Grundlogik unserer heutigen Wirtschaft

Diese Logik basiert auf der Grundprämisse, die auf Adam Smith zurückgeht:

Das Streben nach Eigennutz, Optimierung von Einzelwohl dient in Verbindung mit dem Wettbewerb, der auf Märkten ausgetragen wird, dem Wohl Aller. Kommt es dabei zu Störungen, reguliert sich das automatisch über den Markt. Obwohl Smith diese Prämisse selbst nicht so absolut gesehen hat, ist sie bis heute wesentliche Grundlage der Wirtschaftslehre und Wirtschaftspolitik.

Dies hat dazu geführt, dass heute das Streben nach möglichst hoher Kapitalrendite das gesamte Wirtschaftsleben dominiert.

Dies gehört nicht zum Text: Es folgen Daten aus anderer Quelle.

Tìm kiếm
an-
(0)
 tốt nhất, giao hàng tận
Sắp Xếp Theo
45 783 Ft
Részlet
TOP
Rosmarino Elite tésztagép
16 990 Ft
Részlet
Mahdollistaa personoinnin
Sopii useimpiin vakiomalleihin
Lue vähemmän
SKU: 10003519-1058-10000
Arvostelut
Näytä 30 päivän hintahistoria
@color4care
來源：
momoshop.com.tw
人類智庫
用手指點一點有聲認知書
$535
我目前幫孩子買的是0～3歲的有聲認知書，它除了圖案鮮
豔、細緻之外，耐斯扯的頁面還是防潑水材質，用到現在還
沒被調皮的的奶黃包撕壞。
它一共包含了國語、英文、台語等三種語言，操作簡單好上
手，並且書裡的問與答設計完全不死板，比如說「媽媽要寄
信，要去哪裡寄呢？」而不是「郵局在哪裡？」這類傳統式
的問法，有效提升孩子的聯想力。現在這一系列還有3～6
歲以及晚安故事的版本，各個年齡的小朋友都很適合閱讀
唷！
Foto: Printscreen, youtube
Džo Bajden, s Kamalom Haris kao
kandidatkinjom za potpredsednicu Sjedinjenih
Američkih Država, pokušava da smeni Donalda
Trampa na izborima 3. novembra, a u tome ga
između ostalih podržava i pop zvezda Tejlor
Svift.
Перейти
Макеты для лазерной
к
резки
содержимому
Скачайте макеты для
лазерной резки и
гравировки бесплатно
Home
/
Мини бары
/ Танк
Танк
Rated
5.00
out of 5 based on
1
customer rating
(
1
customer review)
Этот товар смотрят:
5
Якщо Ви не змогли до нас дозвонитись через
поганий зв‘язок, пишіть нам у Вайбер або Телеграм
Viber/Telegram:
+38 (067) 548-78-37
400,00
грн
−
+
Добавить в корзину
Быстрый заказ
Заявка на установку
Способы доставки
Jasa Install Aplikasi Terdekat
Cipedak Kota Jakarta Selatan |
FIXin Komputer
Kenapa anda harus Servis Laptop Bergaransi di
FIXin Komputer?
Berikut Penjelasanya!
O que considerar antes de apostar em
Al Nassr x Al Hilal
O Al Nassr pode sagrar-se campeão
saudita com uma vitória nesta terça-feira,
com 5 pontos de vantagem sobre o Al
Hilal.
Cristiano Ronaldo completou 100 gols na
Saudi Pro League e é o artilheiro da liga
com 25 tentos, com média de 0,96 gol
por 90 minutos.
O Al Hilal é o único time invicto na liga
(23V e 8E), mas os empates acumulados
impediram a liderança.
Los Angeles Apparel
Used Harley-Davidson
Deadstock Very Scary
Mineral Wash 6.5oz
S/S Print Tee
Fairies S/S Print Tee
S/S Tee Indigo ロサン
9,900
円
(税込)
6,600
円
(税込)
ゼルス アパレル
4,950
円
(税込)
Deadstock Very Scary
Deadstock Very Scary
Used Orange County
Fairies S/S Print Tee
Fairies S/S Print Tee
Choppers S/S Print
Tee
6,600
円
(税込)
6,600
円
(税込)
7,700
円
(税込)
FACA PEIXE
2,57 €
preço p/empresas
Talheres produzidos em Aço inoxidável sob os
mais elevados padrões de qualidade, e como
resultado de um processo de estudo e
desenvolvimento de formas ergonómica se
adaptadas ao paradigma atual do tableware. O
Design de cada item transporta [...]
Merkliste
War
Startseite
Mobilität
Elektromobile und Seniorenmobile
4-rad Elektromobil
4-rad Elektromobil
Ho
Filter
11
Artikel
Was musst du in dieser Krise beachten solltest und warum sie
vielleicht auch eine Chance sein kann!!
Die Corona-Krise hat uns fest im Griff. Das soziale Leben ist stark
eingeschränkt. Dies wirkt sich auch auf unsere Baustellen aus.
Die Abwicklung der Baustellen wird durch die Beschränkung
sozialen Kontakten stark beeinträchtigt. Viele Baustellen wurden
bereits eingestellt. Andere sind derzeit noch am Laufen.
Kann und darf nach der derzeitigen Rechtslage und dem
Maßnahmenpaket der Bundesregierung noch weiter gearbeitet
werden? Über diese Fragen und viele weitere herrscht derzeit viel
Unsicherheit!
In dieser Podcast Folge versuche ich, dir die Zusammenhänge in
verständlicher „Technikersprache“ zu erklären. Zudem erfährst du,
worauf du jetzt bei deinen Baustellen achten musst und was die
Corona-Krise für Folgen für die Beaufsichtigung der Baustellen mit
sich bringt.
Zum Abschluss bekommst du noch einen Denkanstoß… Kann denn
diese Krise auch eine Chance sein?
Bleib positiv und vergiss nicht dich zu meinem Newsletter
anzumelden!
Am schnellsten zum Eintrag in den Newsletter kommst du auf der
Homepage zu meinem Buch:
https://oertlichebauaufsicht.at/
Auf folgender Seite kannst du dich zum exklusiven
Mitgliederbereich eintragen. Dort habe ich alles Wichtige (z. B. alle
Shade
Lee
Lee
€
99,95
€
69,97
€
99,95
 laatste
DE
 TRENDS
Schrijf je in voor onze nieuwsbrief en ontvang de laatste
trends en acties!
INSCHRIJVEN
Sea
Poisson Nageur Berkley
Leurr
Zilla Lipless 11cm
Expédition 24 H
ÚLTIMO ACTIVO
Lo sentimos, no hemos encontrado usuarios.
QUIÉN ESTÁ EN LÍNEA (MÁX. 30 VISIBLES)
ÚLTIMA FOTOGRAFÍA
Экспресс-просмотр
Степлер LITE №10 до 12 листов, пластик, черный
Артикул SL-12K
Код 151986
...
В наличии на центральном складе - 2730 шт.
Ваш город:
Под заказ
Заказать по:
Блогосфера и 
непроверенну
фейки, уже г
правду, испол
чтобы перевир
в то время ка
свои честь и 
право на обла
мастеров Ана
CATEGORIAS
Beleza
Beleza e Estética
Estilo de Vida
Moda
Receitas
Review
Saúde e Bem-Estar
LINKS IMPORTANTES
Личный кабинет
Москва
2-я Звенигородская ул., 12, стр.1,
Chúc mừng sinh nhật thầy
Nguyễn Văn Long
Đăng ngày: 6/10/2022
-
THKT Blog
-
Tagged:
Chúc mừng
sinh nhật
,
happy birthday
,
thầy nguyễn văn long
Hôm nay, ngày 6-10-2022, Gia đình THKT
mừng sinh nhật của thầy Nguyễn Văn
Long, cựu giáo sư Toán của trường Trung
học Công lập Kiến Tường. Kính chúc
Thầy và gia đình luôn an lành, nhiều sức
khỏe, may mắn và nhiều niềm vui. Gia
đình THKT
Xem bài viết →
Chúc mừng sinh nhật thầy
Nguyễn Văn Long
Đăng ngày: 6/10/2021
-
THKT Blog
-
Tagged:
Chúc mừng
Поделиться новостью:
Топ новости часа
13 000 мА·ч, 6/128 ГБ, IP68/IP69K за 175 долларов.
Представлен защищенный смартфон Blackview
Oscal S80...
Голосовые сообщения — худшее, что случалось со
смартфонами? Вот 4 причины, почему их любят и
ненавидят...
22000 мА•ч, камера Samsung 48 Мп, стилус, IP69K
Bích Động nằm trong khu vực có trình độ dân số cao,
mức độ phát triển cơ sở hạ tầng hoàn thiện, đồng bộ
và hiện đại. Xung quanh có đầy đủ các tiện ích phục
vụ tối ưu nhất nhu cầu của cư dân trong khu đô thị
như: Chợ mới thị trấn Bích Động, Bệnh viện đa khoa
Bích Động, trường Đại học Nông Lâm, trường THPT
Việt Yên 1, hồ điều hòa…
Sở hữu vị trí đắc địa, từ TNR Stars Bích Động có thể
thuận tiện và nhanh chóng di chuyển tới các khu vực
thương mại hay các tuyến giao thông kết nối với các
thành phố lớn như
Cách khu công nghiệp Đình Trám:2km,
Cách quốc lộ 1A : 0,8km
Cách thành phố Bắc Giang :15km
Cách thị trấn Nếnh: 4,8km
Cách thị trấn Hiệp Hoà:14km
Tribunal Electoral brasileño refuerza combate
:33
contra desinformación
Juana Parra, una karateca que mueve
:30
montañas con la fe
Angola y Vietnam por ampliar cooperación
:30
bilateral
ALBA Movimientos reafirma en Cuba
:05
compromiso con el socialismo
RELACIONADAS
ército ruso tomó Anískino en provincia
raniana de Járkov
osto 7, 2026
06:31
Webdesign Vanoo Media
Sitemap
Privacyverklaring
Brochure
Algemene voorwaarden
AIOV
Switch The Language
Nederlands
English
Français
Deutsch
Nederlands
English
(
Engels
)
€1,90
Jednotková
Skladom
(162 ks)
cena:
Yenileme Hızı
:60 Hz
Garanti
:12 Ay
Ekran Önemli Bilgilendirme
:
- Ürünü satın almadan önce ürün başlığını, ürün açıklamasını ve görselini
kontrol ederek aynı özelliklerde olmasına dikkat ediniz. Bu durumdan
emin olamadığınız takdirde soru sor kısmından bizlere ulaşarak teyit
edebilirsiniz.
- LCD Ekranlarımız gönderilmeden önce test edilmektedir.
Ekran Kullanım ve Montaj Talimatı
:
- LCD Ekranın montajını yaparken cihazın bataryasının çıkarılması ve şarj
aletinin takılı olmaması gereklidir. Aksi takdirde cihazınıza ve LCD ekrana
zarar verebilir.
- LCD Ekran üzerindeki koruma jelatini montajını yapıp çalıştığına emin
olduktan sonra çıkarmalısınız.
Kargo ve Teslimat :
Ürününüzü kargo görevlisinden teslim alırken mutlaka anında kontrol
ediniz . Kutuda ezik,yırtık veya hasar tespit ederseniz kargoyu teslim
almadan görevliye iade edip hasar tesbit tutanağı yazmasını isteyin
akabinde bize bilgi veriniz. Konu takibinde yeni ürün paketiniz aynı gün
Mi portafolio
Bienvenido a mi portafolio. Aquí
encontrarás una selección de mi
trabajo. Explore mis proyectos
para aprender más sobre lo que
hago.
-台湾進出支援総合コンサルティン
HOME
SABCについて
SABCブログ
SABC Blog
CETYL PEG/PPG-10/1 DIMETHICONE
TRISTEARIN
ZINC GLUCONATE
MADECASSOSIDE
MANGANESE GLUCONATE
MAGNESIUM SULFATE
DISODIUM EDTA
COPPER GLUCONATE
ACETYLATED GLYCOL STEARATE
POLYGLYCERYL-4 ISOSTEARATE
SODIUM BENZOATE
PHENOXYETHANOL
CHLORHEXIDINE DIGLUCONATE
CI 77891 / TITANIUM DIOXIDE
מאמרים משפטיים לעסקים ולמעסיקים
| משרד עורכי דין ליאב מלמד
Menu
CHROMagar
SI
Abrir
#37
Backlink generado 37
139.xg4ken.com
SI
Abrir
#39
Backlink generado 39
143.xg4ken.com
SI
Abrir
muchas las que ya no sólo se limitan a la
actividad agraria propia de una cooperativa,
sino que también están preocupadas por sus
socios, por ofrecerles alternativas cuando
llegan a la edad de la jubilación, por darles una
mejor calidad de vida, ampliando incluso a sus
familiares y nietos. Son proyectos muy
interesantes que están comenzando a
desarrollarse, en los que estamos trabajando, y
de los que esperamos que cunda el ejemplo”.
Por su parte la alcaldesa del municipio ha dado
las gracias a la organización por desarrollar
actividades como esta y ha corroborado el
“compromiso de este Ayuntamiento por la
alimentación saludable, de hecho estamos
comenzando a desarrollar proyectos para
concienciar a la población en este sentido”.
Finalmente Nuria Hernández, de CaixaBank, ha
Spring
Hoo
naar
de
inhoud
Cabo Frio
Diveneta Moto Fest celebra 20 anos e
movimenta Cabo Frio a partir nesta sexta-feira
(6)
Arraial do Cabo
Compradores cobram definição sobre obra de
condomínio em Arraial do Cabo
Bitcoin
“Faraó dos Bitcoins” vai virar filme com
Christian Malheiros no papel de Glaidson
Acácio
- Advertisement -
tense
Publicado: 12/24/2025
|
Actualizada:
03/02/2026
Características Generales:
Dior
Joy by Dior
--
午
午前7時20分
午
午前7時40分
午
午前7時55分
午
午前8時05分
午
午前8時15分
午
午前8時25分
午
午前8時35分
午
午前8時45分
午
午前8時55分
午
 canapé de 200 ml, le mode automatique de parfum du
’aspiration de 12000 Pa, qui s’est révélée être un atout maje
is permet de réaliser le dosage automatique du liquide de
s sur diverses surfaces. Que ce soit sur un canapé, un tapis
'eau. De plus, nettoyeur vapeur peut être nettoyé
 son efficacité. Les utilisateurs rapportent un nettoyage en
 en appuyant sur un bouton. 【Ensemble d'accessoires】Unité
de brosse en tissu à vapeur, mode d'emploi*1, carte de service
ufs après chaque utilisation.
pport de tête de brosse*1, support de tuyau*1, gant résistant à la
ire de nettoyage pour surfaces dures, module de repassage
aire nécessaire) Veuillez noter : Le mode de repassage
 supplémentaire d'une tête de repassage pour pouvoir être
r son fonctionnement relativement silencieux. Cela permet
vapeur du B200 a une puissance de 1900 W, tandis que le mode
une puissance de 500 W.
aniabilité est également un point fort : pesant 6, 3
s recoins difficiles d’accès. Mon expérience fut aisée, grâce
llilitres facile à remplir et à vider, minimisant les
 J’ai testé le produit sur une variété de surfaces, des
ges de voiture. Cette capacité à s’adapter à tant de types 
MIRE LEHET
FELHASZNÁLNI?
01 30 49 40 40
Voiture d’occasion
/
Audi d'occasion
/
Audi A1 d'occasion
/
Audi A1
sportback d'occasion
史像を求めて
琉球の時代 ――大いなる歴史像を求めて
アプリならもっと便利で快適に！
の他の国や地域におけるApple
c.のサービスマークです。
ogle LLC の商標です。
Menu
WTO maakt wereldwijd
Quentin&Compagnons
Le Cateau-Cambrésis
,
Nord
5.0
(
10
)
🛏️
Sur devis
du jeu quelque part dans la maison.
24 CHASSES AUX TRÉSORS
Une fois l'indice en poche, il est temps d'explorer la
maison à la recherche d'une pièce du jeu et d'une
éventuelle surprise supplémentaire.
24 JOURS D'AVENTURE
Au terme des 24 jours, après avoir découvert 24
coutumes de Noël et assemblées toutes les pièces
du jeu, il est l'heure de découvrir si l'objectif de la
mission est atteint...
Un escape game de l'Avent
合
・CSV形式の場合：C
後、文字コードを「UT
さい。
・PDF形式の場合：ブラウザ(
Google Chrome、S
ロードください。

Aus der Verpflichtung, möglichst viel Rendite zu erwirtschaften, resultieren fast alle negativen Erscheinungen unserer Wirtschaft:

Hohe Renditen und Erfolg im Wettbewerb erfordert die permanente Senkung der Produktionskosten. Der andauernde Druck, Kosten zu sparen, führt dazu, dass die Waren so billig wie möglich produziert werden müssen. Dies erfolgt sehr oft auf  Kosten der Warenqualität und der Umweltverträglichkeit und setzt die Lieferanten unter Druck, insbesondere, wenn der Hersteller oder die Handelskette eine monopolartige Stellung besitzt . Der Kostendruck führt auch zu einer Ausweitung der Leiharbeit und einer starken Vergrößerung des Billiglohn-Sektors. Die langen intransparenten Lieferketten erlauben die Verlagerung der Produktion einzelner Komponenten dorthin, wo auf der Welt am billigsten und mit dem niedrigsten Standard von Arbeitsschutz und Arbeitsbedingungen produziert werden kann.

Das Ziel, hohe Renditen zu erwirtschaften, macht es notwendig, permanent zu wachsen und vor allem die Massenproduktion zu steigern, damit die Fixkosten gesenkt werden können. Die Firmen müssen ständig neue Innovationen auf den Markt bringen, ob sie nun nützlich sind oder nicht. Auch aus einem volkswirtschaftlichen Grund ist das System gezwungen zu wachsen: Nur noch durch Wachstum können die durch Rationalisierung und Kosteneinsparung hervorgerufenen Arbeitsplatzverluste zumindest teilweise kompensiert werden. Andererseits gilt es als sicher, dass unser Planet ein allgemeines weltweites Wohlstandsniveau, wie es die reichen Industrieländer erreicht haben, ökologisch nicht verkraften würde.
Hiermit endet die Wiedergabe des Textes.